Two days before voting ended, Chase removed the vote counters that appeared on each organization's page, thereby making it impossible to know exactly where any organization stood on the final day of voting. So how do these organizations know they were in the top 100? SSDP's good friends at the National Youth Rights Association (NYRA), who made it into the first round, kept track of the leaders. NYRA's Executive Director, Alex Koroknay-Palicz explained the situation to the New York Times:

“For the most part, the organizations Chase picked were exactly the organizations we expected to win, because we had spent a lot of time and effort tracking it,” Mr. Koroknay-Palicz said. “So the biggest surprise was SSDP and a couple of pro-life groups, as well as the organization called the Prem Rawat Foundation, didn’t make it, because they had been doing pretty well.”

According to the leader board he created, Students for Sensible Drug Policy collected 2,305 votes through Dec. 9, when organizations no longer could track their votes or see who had voted for them.
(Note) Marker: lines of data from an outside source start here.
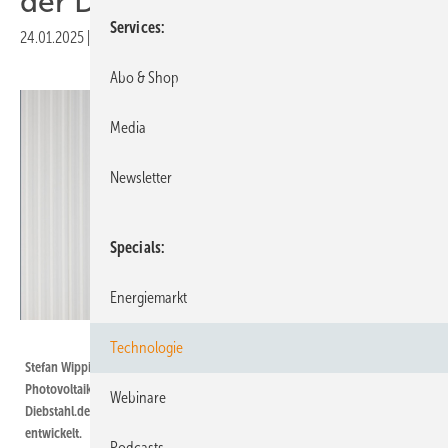
der Diebe ist wichtig“
Services
24.01.2025
|
Druckvorschau
Abo & Shop
Media
Newsletter
Specials
Energiemarkt
Secondsol
Technologie
Stefan Wippich ist Geschäftsführer von Secondsol. Der
Photovoltaikdienstleister aus dem thüringischen Meinigen hat mit PV-
Webinare
Diebstahl.de eine eigene Lösung zur Sicherung von Solarkomponenten
entwickelt.
Podcasts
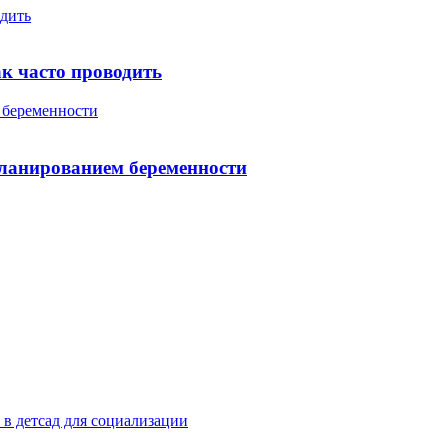
одить
ак часто проводить
 беременности
планированием беременности
 в детсад для социализации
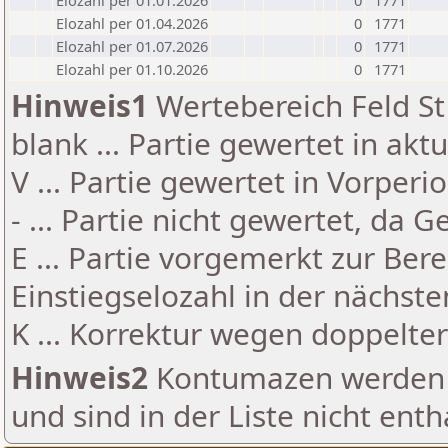
Elozahl per 01.01.2026
0
1771
Elozahl per 01.04.2026
0
1771
Elozahl per 01.07.2026
0
1771
Elozahl per 01.10.2026
0
1771
Hinweis1
Wertebereich Feld St 
blank ... Partie gewertet in akt
V ... Partie gewertet in Vorperi
- ... Partie nicht gewertet, da 
E ... Partie vorgemerkt zur Be
Einstiegselozahl in der nächst
K ... Korrektur wegen doppelt
Hinweis2
Kontumazen werden g
und sind in der Liste nicht enth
The Marijuana Policy Project had 1,911 votes, and Justice for All had 1,512.

SSDP was unofficially in fourteenth place two days before voting ended, so it's hard to imagine that we wouldn't make it in the top 100. Chase is unwilling to explain whether groups were disqualified or how the winners were finally determined.

This suggests that Chase decided the appropriate organizations to award their money to. It also implies that non-winners didn't have the public's support. Since most Americans support legalization, it's really no surprise that organizations working on the issue would have make it in the top 100.

Although Chase neither donated money to SSDP nor would explain what happened, they've had no problem providing our banking services for more than three years. Not any more. The organization is boycotting Chase.